Costruire alleanze tra lavoro, ambiente, conoscenza, territori per una più giusta distribuzione e una buona produzione di ricchezza
La conferenza Onu sui cambiamenti climatici di Parigi 2015, per scongiurare l’aumento della temperatura del pianeta oltre i 2°C (meglio 1,5°), dovrà fissare obiettivi e tappe per una forte riduzione dei gas serra e dotarsi di strumenti e governance per raggiungerli.
Questo appuntamento e tutto ciò che ne seguirà e che dovrà essere conquistato, potranno essere un catalizzatore per mettere in campo politiche innovative che rilancino il sistema industriale europeo e nazionale. Al contempo si dovrà intervenire sui modelli sociali, culturali, comportamentali. Riconsiderare, quindi, l’intero sistema produttivo e il welfare.
Quali sono i soggetti su cui fare leva, le alleanze da costruire, i vincoli e le opportunità per un’economia fossil free, più giusta e democratica? Tra le novità che si sono evidenziate con maggiore forza in questi anni di crisi ne sottolineo due. La prima è che le questioni ambientali e sociali sono facce della stessa medaglia. Vanno tenute insieme una più giusta distribuzione della ricchezza e una buona produzione di ricchezza.

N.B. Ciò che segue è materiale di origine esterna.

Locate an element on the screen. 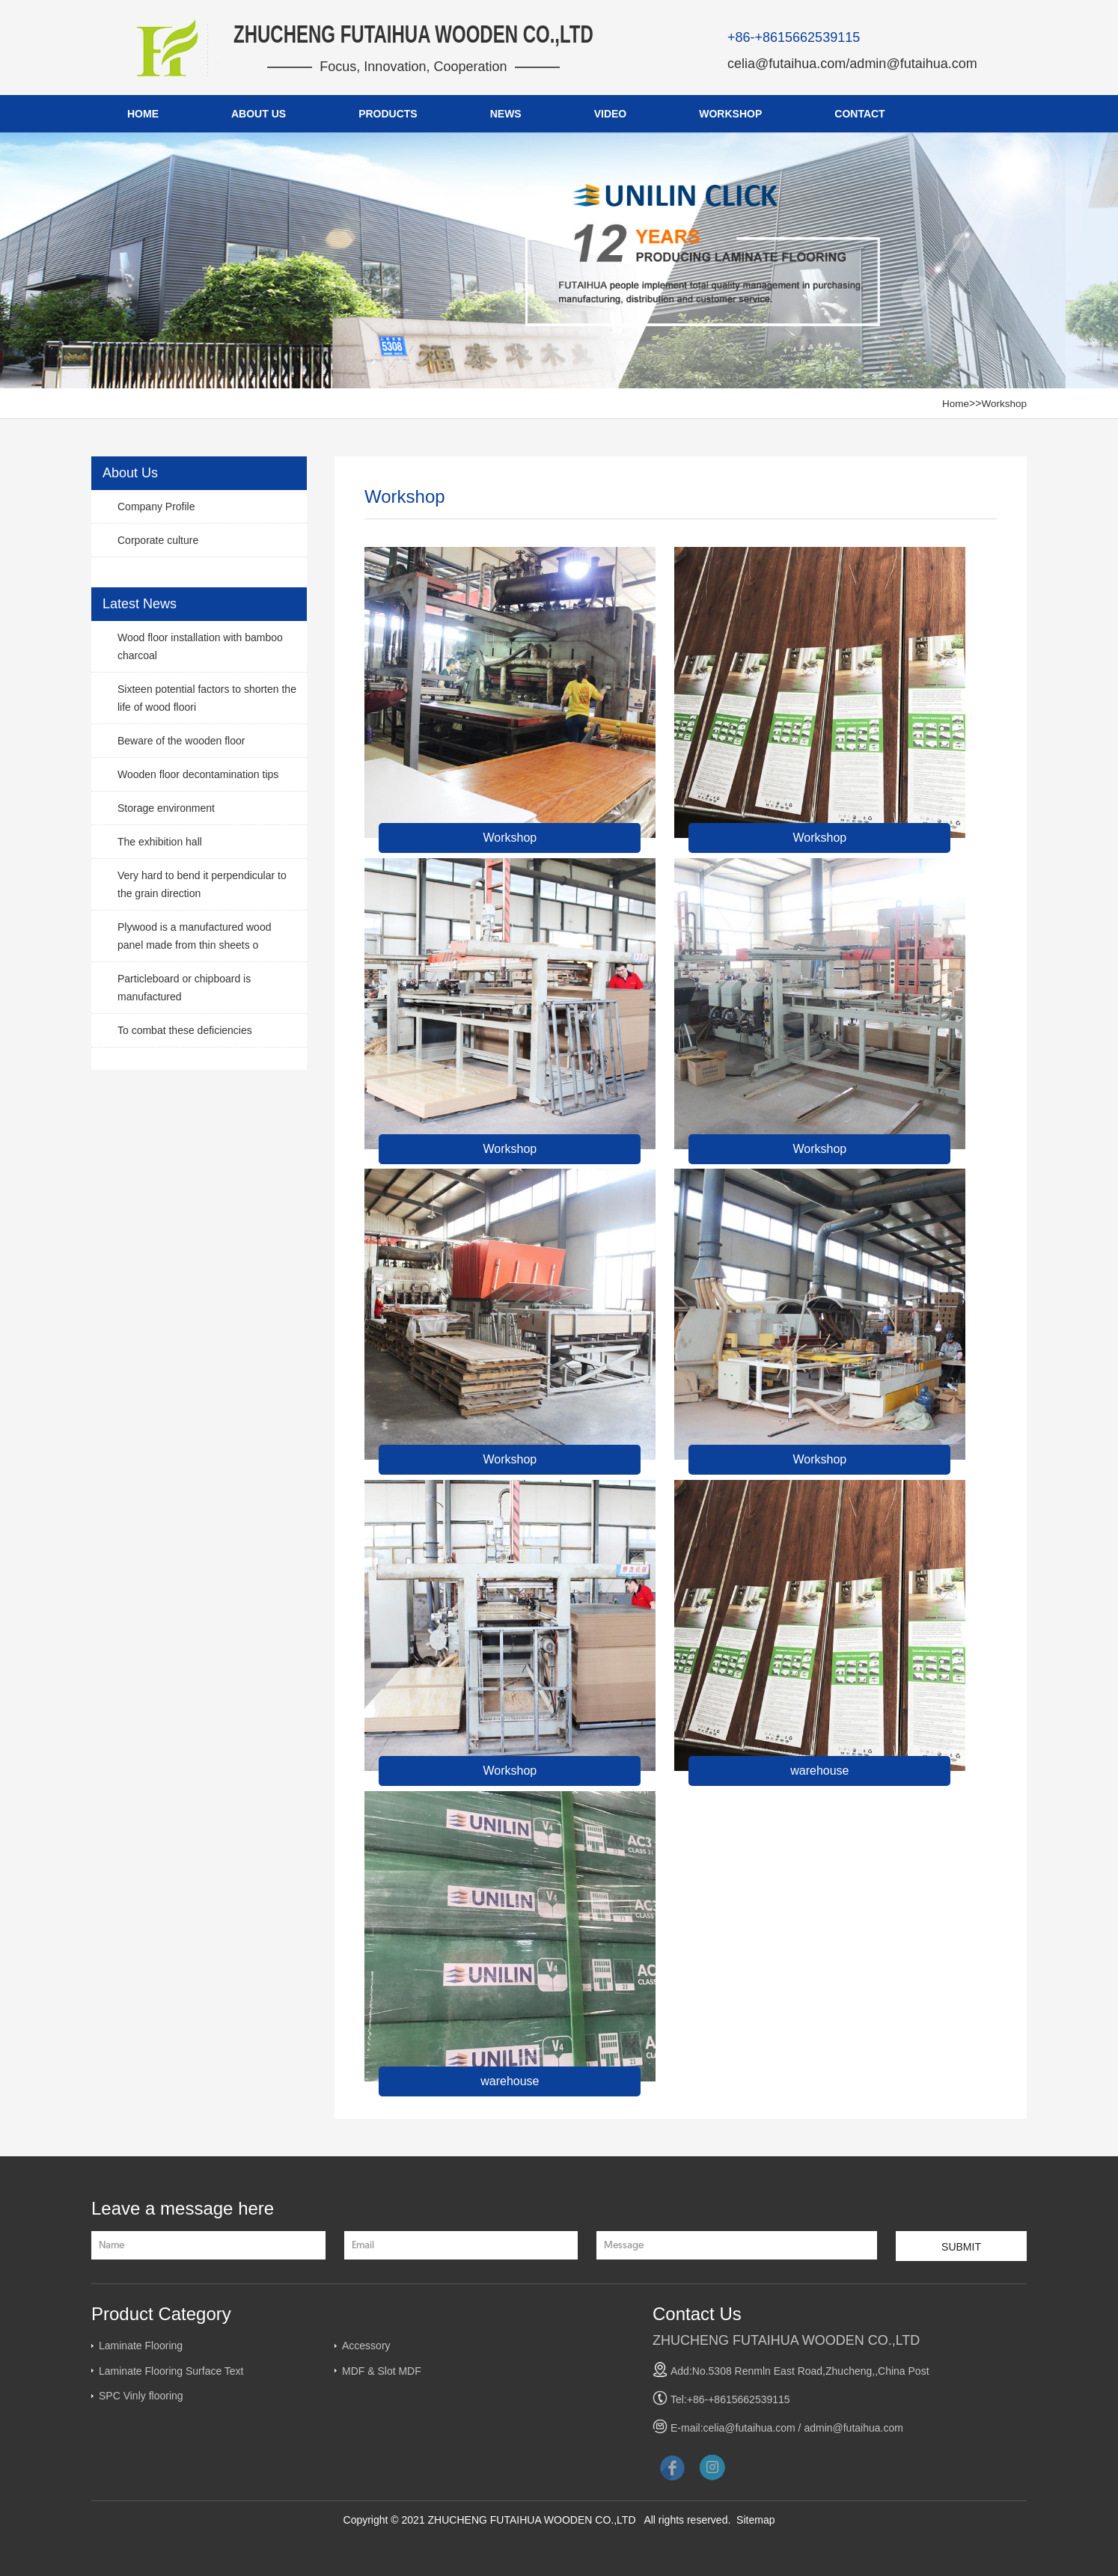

La seconda novità è nel rapporto tra locale e globale. Sulla globalizzazione molto è stato detto, meno si è riflettuto su come è cambiato il ruolo dei territori. E’ nei territori che si sono riversate le maggiori contraddizioni, dove più e meglio è stato possibile cogliere i bisogni. A volte prevalgono egoismi e corporativismi, più spesso i territori esprimono una grande forza creativa, esercitano il conflitto, non più subalterni alle scelte di sviluppo cadute dall’alto. Più che a livello di paese, nei territori è possibile osservare le potenzialità delle trasformazioni in corso. Questo nuovo ruolo ci sfida a saper “pensare ed agire globalmente e localmente”.
Gli ostacoli al cambiamento sono tanti. La resistenza del vecchio rischia di farci rimanere nel guado e distoglie risorse importanti, pubbliche e private, da destinare all’innovazione.
In questi anni di crisi, la frattura tra cittadinanza e lavoro è stata forte nella contrapposizione tra diritto a un ambiente sano e difesa del posto di lavoro. Va ricomposta questa frattura, assumendo la sfida dell’innovazione produttiva e sociale come terreno di confronto e di battaglie comuni, per non lasciare la trasformazione produttiva nelle sole mani del mercato. La rivendicazione di un welfare che assuma le ragioni ambientali, e che non lasci soli i lavoratori e le lavoratrici che pagheranno con la perdita del posto di lavoro, deve essere una battaglia comune. La transizione energetica va accelerata, sono i lavoratori da difendere e non le vecchie produzioni.
La svolta potremmo averla se si costruisce un’alleanza tra società civile, mondo del lavoro e della conoscenza, avendo l’obiettivo di diventare protagonisti del cambiamento. Le condizioni ci sono, la società è diventata molto più reattiva a queste tematiche e i confini tra luoghi di lavoro, luoghi di studio, luoghi di vita sono diventati sempre più labili.
Le nuove filiere produttive rompono le “canne d’organo” dei settori tradizionali. La nuova catena del valore si crea nell’intreccio di cultura, qualità, ricerca, tecnologia, responsabilità, partecipazione, sobrietà, riducendo al minimo gli “scorie” delle attività umane. La competizione si svolga sulla diminuzione dei costi, risparmiando materia, risorse ambientali ed energia, e non sui diritti e sul costo del lavoro. La ricerca e la diffusione della conoscenza sono determinanti per innovare prodotti e cicli produttivi. E’ ovvio che la ricerca debba connettersi più e meglio con il sistema delle imprese. Meno ovvio, ma altrettanto necessario, è che si (ri)connetta il mondo della conoscenza e della ricerca con quello del lavoro, che riprenda il dialogo tra lavoro manuale e intellettuale. Deve aumentare la capacità dei lavoratori di conoscere i cicli produttivi, i fattori di produzione e le scorie che ne derivano, per partecipare da protagonisti alla loro innovazione. La contrattazione sindacale, le relazioni industriali devono assumere questa nuova sfida, mettendo in campo nuovi strumenti e stabilendo un confronto con gli altri soggetti che agiscono sul territorio. Anche la domanda, pubblica e privata, di beni e servizi deve diventare più competente, consapevole e selettiva nelle scelte di consumo, per premiare chi investe sul minore impatto ambientale e sul rispetto dei diritti e contribuire a orientare il mercato.
C’è tutto da guadagnare nel costruire alleanze sociali tra ambiente, lavoro, conoscenza, territori. C’è poco da difendere, molto da cambiare in meglio.